Come winter, blizzard conditions aren't uncommon in the Minnesota heartland near St. Joseph, home to the College of Saint Benedict, a 94-year-old Catholic college for women. But no matter the season, there's always a whirlwind darting about campus in the sprightly, octogenarian person of Sister Colman O'Connell.

Sister Colman, as she's fondly known, was already a fixture on the bucolic, 292-acre campus back in 1962. A Saint Benedict graduate, she had been teaching here less than 10 years and already been promoted to head of the school's theater department. That's how she came to know Curtis Green.

As Sister Colman tells it, Green and his business partner, Dick Hammel, were talented young architects from Minneapolis. They drove north one day and strode confidently across campus to make their pitch for a new residence hall the college wanted to build. But they were late–so late that the nun who met them at the door informed them the issue already had been decided, but please come in anyway. The two upstarts walked in, charmed the committee, and left with the commission.

Unlike the 513-person corporation that Hammel, Green & Abrahamson (HGA) has become today, the practice that Hammel and Green were representing then was just getting off the ground. The architects were inexperienced but impressive in their thoroughness: Sister Colman recalls how they insisted on interviewing students, not just the administration and staff. So when it came time to expand the campus further with an ambitious fine-arts center, it seemed irrelevant that the small-but-promising office in Minneapolis had never done a performance theater. All that mattered, says Sister Colman, was this: “We knew Hammel and Green and thought they were a smart pair.”

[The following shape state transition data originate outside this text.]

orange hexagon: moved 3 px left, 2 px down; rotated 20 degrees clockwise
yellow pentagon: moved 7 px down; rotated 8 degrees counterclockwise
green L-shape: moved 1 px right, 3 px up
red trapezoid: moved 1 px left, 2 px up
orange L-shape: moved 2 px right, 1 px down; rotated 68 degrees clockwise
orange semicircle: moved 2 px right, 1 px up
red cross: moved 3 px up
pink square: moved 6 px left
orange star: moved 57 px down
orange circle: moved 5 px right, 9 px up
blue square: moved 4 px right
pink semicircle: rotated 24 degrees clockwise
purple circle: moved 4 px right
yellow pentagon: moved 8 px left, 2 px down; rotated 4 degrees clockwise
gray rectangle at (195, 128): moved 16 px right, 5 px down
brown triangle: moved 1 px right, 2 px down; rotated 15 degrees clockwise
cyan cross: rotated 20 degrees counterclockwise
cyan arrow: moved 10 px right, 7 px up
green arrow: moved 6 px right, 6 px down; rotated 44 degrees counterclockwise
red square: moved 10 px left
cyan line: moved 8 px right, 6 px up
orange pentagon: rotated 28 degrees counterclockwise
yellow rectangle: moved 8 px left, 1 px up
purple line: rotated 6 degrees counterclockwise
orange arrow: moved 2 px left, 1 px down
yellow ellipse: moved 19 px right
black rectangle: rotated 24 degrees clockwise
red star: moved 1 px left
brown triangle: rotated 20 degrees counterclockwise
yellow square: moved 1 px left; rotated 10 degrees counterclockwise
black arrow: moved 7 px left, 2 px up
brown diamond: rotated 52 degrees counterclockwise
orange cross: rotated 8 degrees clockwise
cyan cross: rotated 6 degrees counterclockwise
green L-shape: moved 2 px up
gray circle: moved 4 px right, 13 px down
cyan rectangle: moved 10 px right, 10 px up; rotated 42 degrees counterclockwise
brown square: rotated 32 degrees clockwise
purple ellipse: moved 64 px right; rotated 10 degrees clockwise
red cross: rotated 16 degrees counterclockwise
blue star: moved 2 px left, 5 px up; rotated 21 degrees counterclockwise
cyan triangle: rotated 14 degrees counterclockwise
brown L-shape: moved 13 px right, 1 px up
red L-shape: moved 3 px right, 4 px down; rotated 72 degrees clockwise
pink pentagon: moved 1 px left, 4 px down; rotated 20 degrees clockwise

The sisters set their sights high, seeking a sophisticated performance hall for the student body of fewer than 500. Green and Hammel were even more ambitious, convincing the college that its active fine-arts program could support an auditorium for 1,000 people, along with studio space for the theater, art, and music departments.

“All three programs were important from the start,” says Sister Colman, stressing Saint Benedict's roots. Even in its first incarnation as a tiny academy for girls, it had a stage, and theater productions were serious undertakings. (According to one account, the nun in charge had family resources that enabled her to import a set designer from New York City.) Music and the visual arts were highly regarded in a spiritual culture that values creative expression.

To inform their design process, the architects took their clients on a sweeping tour of fine-arts facilities in the Midwest. All across Michigan, Indiana, Wisconsin, and Minnesota, “We looked at the best auditoriums and the best arts centers,” says Sister Colman. Many were part of huge institutions, such as the University of Michigan, that dwarfed Saint Benedict. “Some had good music departments. Some had good theaters. But it was the rare one that had everything we needed,” she adds. Green also schooled himself by traveling to Europe and visiting Benedictine monasteries. Although his assignment in Minnesota was for a very different type of building, he wanted to wrap it in a skin that evoked the same somber mood.

Dedicated in 1964, the Benedicta Arts Center was immediately hailed as one of the best buildings of its kind. Architecture critics praised the flexibility of the center, with its 973-seat auditorium and 293-seat theater uniquely configured face to face so they could share a common flyloft, with curtains, rigging, and lighting available to both theaters. In addition, the two-part auditorium stage operated on lifts, which allowed limitless options for theatrical and concert setups. Walls in the auditorium were clad with vertical wooden slats, with movable burlap draperies behind to adjust the room's acoustics. The auditorium quickly earned a reputation for its stellar acoustics, although a 20-ton “sound isolation door” separating the two theaters proved less effective in practice than in theory.

Green's stately arts center, built in a cornfield somewhat distant from the other campus buildings, soon became the icon that identified the college. With its dark, severe walls and small openings for light, the center possessed monastic qualities that seemed appropriate for the campus culture. More important, it began to draw world-class music and theater to central Minnesota.

“In some people's minds, it's the signature building of the campus,” says Jim Fredricks, the college's facility manager. “Others refer to our performing arts and our building as our football team—some have used that analogy. It serves the function that big-time athletics do on other campuses.”